The proof of the lower tail bound is similar.

Let $p_i := \Pr[X_i = 1]$, and thus $1-p_i = \Pr[X_i = 0]$ and $\mu = \sum_{i=1}^n p_i$.

The idea of the proof is to apply Markov’s inequality to the random variable $e^{tX}$.
Since the exponential function is increasing, we have
$$\Pr[X \geq a] = \Pr[e^{tX} \geq e^{ta}] \leq \mathbb{E}[e^{tX}]/e^{ta}, \text{ for any } t > 0.$$
What do we gain by doing this?
When we look at the exponential function, we are using information about **all** the moments of $X$.
This is because the Taylor series of $e^{tX}$ is
$$ e^{tX} = \sum_{k=0}^\infty \frac{(tX)^k}{k!} = 1 + tX + \frac{t^2 X^2}{2!} + \frac{t^3 X^3}{3!} + \ldots$$
In particular, we define the **moment generating function** of $X$ as
$$ M_X(t) := \mathbb{E}[e^{tX}] = \sum_{k=0}^\infty \frac{t^k \mathbb{E}[X^k]}{k!}.$$
If $X = X_1 + X_2$, where $X_1$ and $X_2$ are independent, then $M_X(t) = M_{X_1}(t) M_{X_2}(t)$.

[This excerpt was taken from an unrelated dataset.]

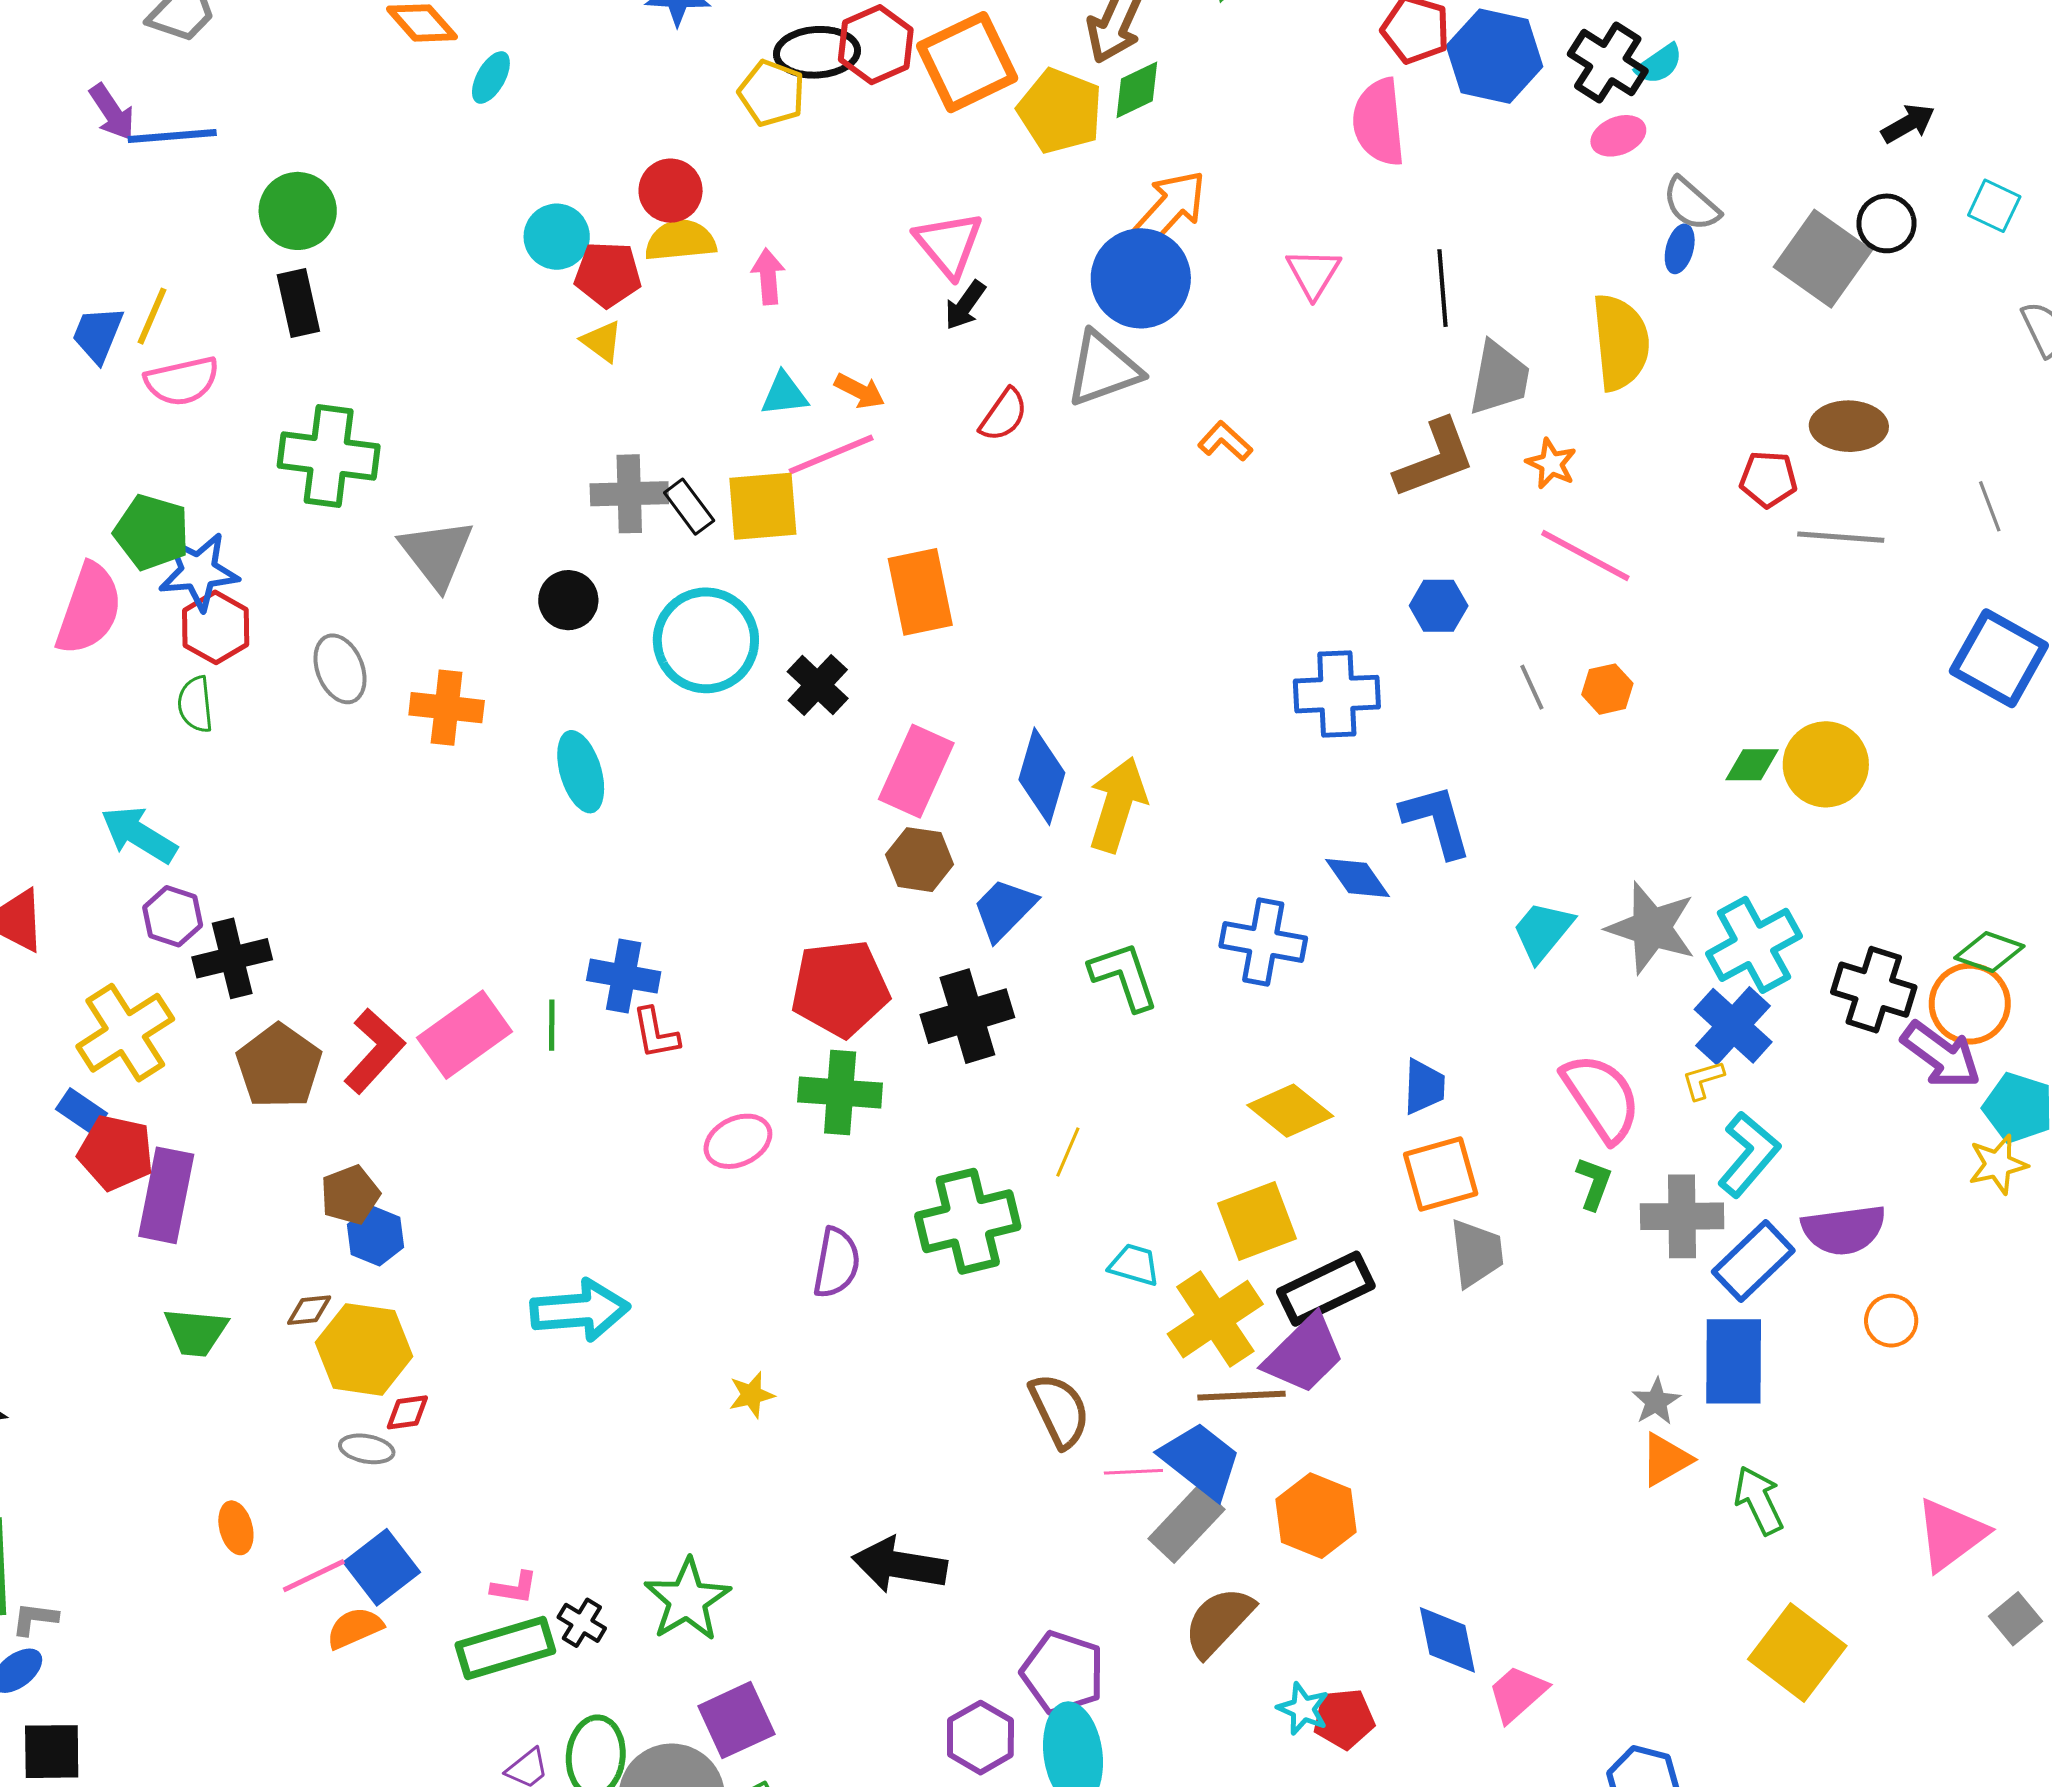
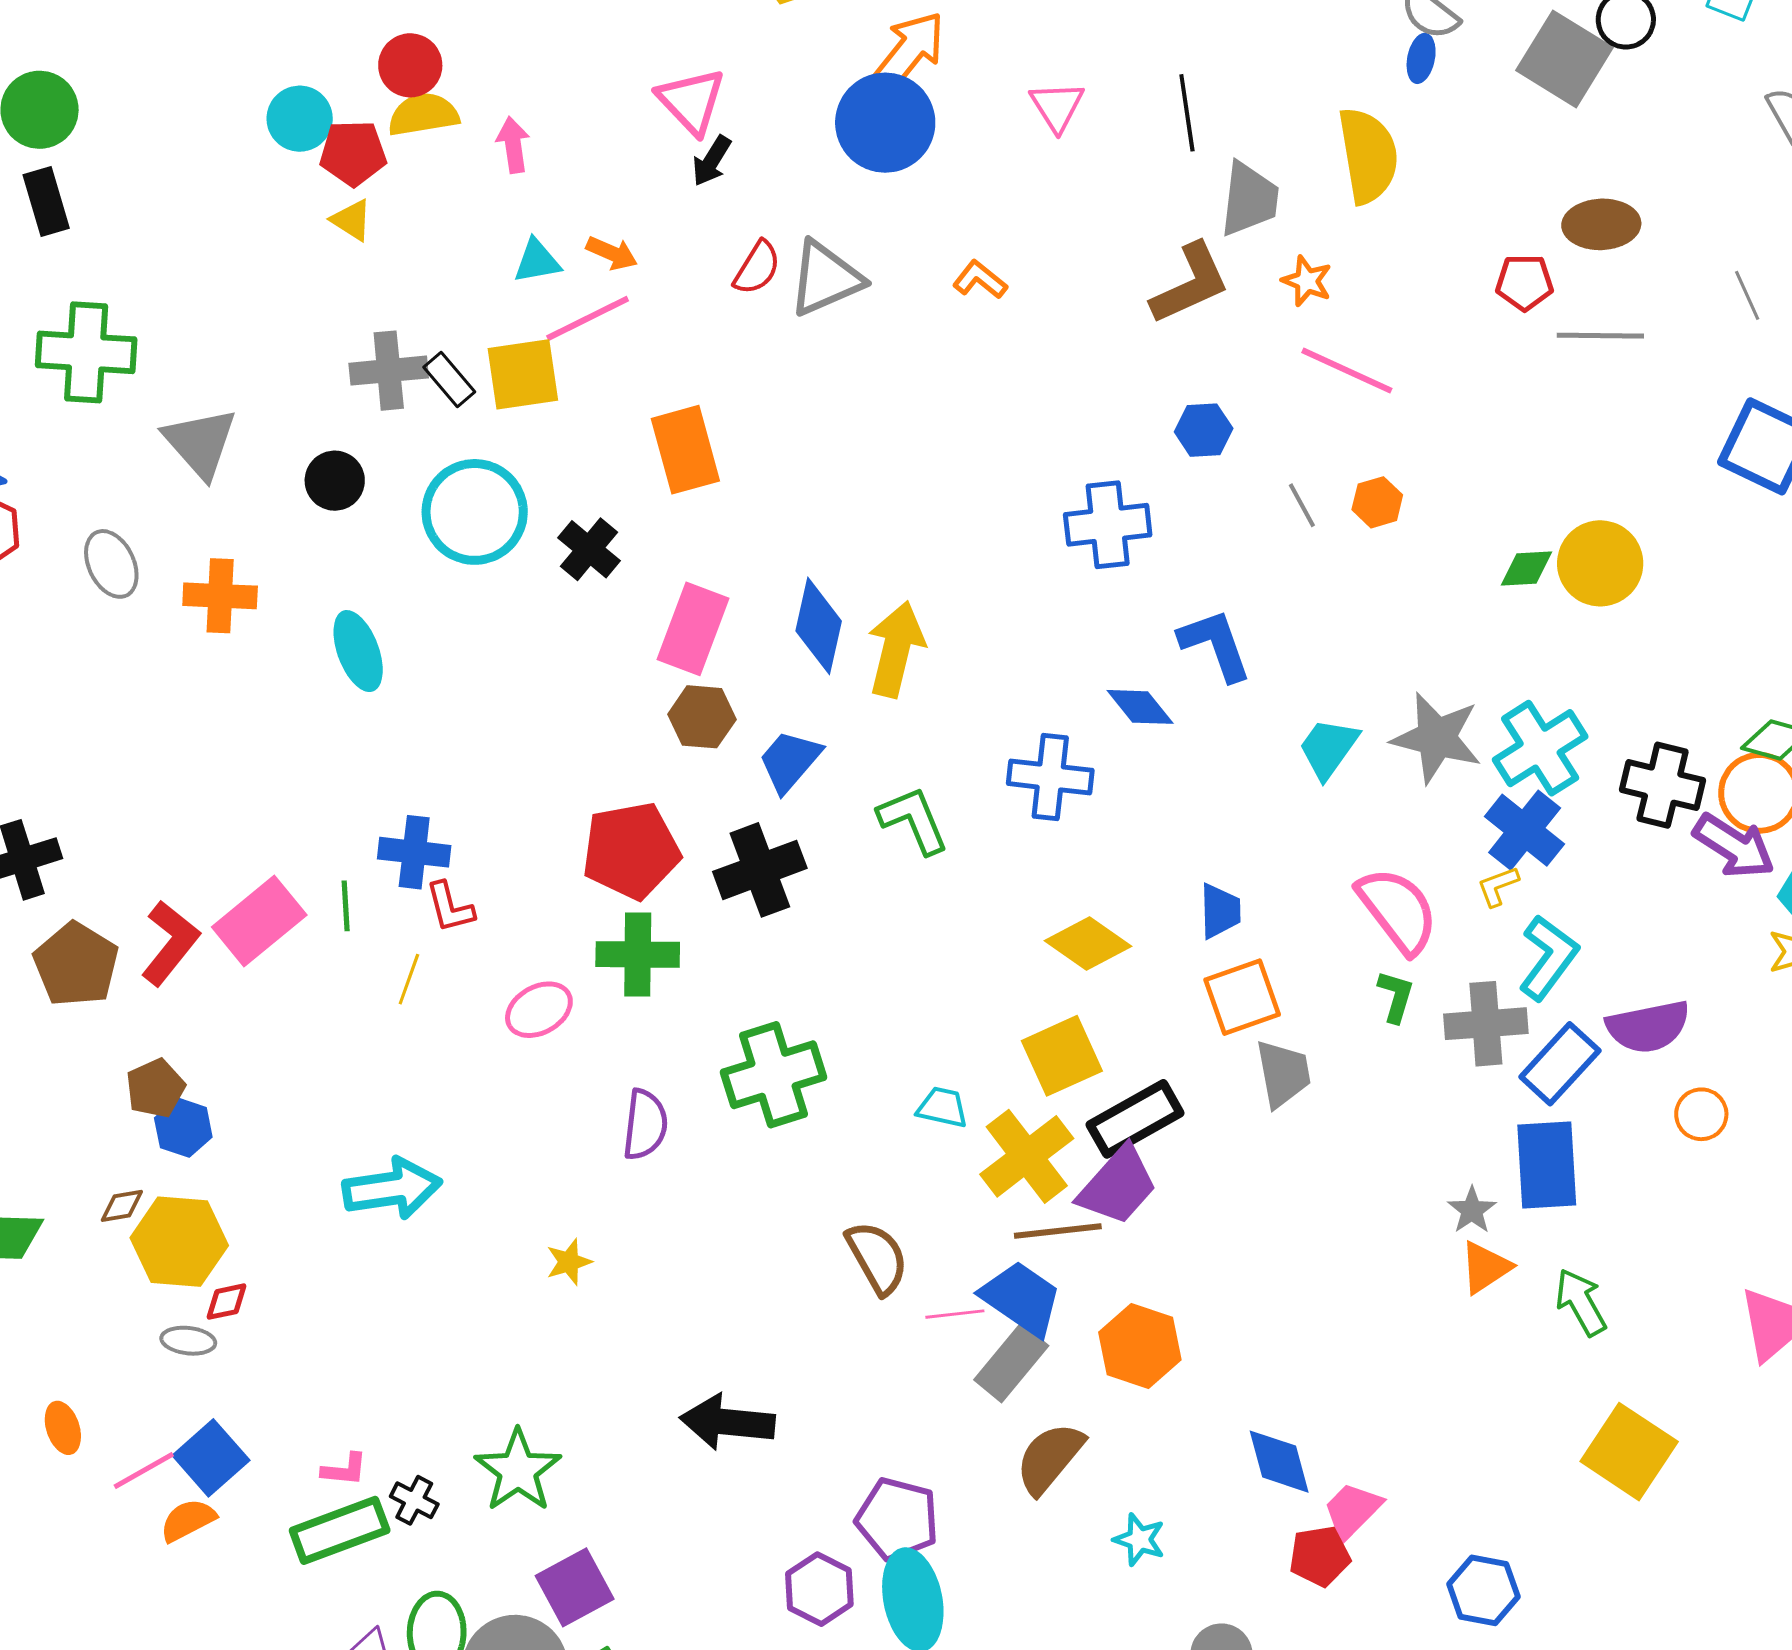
gray triangle: (1103, 369) -> (826, 278), moved
yellow line: (1068, 1152) -> (409, 979), moved
red pentagon: (1344, 1719) -> (1320, 1556), moved

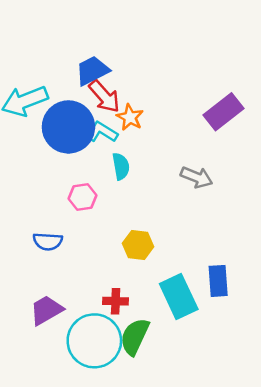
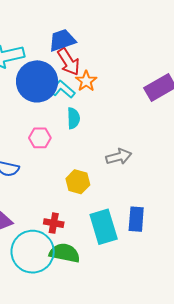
gray arrow: (197, 177) -> (119, 157), moved, turned -45
green semicircle: (135, 337) -> (65, 253), turned 68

Now, let’s apply Markov’s inequality to $e^{tX}$. We have that $$ \Pr[X \geq (1+\delta)\mu] = \Pr[e^{tX} \geq e^{t \cdot (1+\delta)\mu}] \leq \frac{\mathbb{E}[e^{tX}]}{e^{t(1+\delta)\mu}}.$$ By the above, and independence of $X_i$’s, we have $$\mathbb{E}[e^{tX}] = \prod_{i=1}^n \mathbb{E}[e^{t X_i}] = \prod_{i=1}^n \left(p_i \cdot e^t + (1-p_i) \cdot 1 \right) $$ Since $p_i \cdot e^t + (1-p_i) \cdot 1 = 1 + p_i \cdot (e^t - 1) \leq e^{p_i \cdot (e^t -1)}$, as $e^x \geq 1 + x$, for all $x \geq 0$, we have $$ \dfrac{\mathbb{E}[e^{tX}]}{e^{t(1+\delta) \mu}} \leq \dfrac{1}{e^{t(1+\delta) \mu}} \cdot \prod_{i=1}^n e^{p_i \cdot (e^t -1)} = \left( \dfrac{e^{e^t-1}}{e^{t \cdot (1+\delta)}} \right)^\mu \leq \left( \dfrac{e^\delta}{(1+\delta)^{1+\delta}} \right)^\mu $$ where in the last inequality we plugged in $t = \ln(1 + \delta)$.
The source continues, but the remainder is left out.